\( X \) is a normally distributed random variable with mean 77 and standard deviation 9 . What is the probability that \( X \) is between 20 and 66 ? Write your answer as a decimal rounded to the nearest thousandth.

To find the probability that \( X \) is between 20 and 66 for a normally distributed random variable, we first standardize these values using the Z-score formula: \[ Z = \frac{(X - \mu)}{\sigma} \] where \( \mu = 77 \) (mean) and \( \sigma = 9 \) (standard deviation).
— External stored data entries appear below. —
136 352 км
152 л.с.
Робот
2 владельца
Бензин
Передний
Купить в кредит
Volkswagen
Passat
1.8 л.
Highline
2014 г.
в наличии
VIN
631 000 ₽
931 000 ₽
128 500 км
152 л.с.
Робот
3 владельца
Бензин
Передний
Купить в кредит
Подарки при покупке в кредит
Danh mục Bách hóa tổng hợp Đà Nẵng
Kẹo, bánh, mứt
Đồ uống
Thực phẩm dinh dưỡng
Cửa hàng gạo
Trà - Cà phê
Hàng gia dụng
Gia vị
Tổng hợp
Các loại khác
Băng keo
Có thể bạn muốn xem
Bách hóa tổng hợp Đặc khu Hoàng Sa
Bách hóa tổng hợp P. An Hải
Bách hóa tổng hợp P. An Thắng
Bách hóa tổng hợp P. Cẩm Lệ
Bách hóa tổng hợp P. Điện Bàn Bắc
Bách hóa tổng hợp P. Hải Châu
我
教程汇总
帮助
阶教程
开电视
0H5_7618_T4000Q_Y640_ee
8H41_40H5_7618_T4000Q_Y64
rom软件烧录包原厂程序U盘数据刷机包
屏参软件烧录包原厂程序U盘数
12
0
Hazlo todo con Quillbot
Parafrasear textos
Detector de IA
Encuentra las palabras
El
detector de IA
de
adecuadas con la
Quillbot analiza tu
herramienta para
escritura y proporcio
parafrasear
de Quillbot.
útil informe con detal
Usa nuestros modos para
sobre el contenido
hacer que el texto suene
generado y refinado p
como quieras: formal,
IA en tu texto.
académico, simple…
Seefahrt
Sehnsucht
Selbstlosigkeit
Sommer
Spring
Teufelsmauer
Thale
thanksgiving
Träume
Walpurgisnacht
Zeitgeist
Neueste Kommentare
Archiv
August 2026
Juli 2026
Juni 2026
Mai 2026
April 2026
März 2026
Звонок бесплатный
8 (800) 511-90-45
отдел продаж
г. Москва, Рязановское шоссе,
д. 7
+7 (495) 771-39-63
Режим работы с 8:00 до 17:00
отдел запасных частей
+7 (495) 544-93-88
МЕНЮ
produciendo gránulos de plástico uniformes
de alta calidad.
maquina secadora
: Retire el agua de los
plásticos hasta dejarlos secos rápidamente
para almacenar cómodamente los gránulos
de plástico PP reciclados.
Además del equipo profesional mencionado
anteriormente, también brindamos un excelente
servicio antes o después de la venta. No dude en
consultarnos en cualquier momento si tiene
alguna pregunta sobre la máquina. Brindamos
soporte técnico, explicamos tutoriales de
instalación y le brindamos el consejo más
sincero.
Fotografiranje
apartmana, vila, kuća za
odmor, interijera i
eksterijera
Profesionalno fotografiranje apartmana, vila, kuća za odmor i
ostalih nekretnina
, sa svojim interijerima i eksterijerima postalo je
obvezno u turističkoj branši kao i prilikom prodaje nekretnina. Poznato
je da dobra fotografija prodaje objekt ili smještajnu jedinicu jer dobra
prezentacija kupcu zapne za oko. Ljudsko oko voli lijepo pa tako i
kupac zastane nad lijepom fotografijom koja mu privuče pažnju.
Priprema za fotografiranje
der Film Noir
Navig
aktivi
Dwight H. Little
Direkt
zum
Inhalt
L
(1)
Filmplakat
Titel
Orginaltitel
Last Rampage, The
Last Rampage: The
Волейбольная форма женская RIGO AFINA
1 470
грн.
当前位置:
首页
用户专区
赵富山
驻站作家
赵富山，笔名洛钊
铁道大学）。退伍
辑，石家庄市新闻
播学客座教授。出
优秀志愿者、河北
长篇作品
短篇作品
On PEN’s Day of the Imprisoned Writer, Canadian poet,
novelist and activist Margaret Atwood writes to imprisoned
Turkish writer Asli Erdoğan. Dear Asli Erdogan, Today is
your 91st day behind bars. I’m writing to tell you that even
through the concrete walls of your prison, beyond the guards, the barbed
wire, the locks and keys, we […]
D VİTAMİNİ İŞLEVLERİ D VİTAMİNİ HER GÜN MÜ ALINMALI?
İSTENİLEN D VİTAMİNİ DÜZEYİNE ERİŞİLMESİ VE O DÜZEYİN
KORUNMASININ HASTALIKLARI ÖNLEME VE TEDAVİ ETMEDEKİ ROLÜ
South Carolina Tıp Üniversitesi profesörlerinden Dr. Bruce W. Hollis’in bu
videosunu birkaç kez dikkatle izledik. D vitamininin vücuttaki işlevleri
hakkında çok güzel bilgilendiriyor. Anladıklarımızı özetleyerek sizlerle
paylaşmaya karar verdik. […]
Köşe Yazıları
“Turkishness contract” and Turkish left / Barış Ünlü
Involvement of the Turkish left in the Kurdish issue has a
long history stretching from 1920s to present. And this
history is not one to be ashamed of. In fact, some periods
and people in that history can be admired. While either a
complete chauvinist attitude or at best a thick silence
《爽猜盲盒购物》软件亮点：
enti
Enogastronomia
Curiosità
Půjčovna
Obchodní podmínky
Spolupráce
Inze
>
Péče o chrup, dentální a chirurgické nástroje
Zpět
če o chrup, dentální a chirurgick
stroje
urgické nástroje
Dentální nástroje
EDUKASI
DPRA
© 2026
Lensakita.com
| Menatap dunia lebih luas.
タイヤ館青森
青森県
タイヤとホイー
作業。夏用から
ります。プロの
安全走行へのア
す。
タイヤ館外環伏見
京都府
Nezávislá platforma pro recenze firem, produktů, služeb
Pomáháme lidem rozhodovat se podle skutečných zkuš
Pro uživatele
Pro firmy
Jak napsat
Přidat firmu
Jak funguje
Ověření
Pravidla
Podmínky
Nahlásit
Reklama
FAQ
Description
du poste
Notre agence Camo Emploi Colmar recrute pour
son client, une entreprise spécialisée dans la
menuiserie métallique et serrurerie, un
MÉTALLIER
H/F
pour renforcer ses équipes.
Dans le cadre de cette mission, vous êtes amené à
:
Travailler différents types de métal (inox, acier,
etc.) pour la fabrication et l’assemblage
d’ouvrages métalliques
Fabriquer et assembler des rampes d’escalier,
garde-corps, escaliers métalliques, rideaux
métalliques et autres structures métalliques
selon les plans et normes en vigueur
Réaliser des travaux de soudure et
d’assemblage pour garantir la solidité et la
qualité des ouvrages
First, we calculate the Z-scores for 20 and 66: For \( X = 20 \): \[ Z_{20} = \frac{(20 - 77)}{9} = \frac{-57}{9} \approx -6.33 \] For \( X = 66 \): \[ Z_{66} = \frac{(66 - 77)}{9} = \frac{-11}{9} \approx -1.22 \] Now, we use the Z-table (or a calculator) to find the probabilities associated with these Z-scores. The probability corresponding to \( Z = -6.33 \) is virtually 0 since it's extremely far in the left tail of the normal distribution. The probability corresponding to \( Z = -1.22 \) is approximately 0.1103. Now we find the probability that \( X \) is between 20 and 66: \[ P(20 < X < 66) = P(Z < -1.22) - P(Z < -6.33) \approx 0.1103 - 0 \approx 0.1103 \] Thus, the probability that \( X \) is between 20 and 66 is approximately \( \boxed{0.110} \) when rounded to the nearest thousandth.